In 2010, Gabriel Abrantes had his first solo exhibition in a museum in Portugal. That same year, the Portuguese-American artist won the prize for best short film at the prestigious Locarno Film Festival in Switzerland, with the film A History of Mutual Respect, which was shortly after included in a large group show that opened simultaneously at the Palais de Tokyo and at the Musée d'Art Moderne de la Ville de Paris/ARC. It was also around that time that, with the curator and longtime friend Natxo Checa and Lisbon's Galeria ZDB, he founded the independent film production company Mutual Respect Productions, through which he would direct and co-produce many of his films, shot in different locations around the world with different social contexts, such as Haiti, Sri Lanka and Angola. In his early twenties and already flaunting his peculiar and singular vision, Abrantes quickly became a regular presence in international festivals and European cinemas, and was awarded numerous prizes and notable awards, among which stands out the Critics’ Week Grand Prix at the Cannes Film Festival, which he won in 2018 with his first feature film, Diamantino.

The exhibition opens with watercolours hung along the corridor, a series that introduces an intimate and autobiographical dimension unusual in his work. Except for the room where the painting As Banhistas [The Bathers] is displayed, the exhibition is divided into six distinct environments, each inspired by one of the artist’s films. The first room is dedicated to his most recent short film, Les Extraordinaires Mésaventures de la Jeune Fille de Pierre and includes one of the new VR 3D animations made specifically for this solo exhibition at MAAT. In the case of Visionary Iraq (2008) and Too Many Daddies, Mommies and Babies (2009), the film which won him the EDP Foundation’s New Artists Award, replicas of the original film sets have been recreated. Produced between 2008 and 2019, these film works are based on complex narratives that combine a series of historical, social and political situations with a critical reflection on major themes of anthropology, modernity and identity.

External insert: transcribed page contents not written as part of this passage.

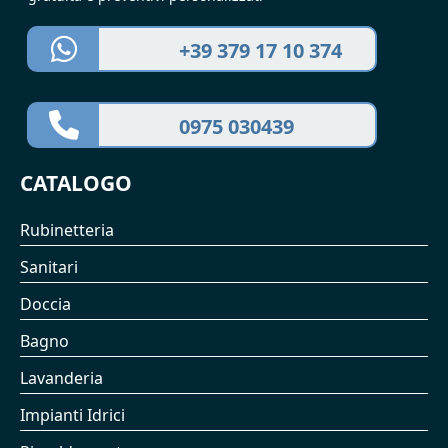
+39 379 17 10 374
0975 030439
CATALOGO
Rubinetteria
Sanitari
Doccia
Bagno
Lavanderia
Impianti Idrici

Abrantes’ new paintings are populated by enigmatic and ambiguous characters, both cute and grotesque, hovering on a blue background resembling a deserted and gloomy landscape, evocative of a metaphysical space-time that transcends the physical materiality of the canvas. With images created using a range of computer animation software, they confirm Abrantes’ growing interest in the meeting point between 3D computer animation, artificial intelligence and art history, with a special focus on Western painting. In them, one can spot references to Paul Cézanne, Pablo Picasso or Ed Ruscha, but also to the votive figures of the Archaic Dynastic Period, to commedia dell'arte or the visual aesthetics of Disney and Pixar films, and to the famous American cartoons (Talkartoons) distributed by Paramount Pictures in the 1920s and 30s. Considering the relationship between cinema and painting and the concomitance between these two different practices — while acknowledging the successive interruptions and deviations of the latter, it is clear that the films’ imagery owes a lot to the painter’s source material — for example, the futuristic robot from Humores Artificiais (2017) is a clear reference to René Magritte’s iconic bells — and that, in the case of this new series of paintings, his inspiration also comes from animation movies and short films.

With his seemingly inexhaustible well of references and resources, Abrantes is an unconventional artist who delights global audiences and challenges the traditional boundaries between the disciplines of cinema and contemporary art. Being more than a simple retrospective of his work, Programmed Melancholy proposes an experimental (and open) stage for visual encounters that guide the visitor through the unorthodox and seductive work of one of the most prolific artists (and filmmakers) today, revisiting different moments and phases of his career as a (somewhat romantic) attempt to integrate past, present and future.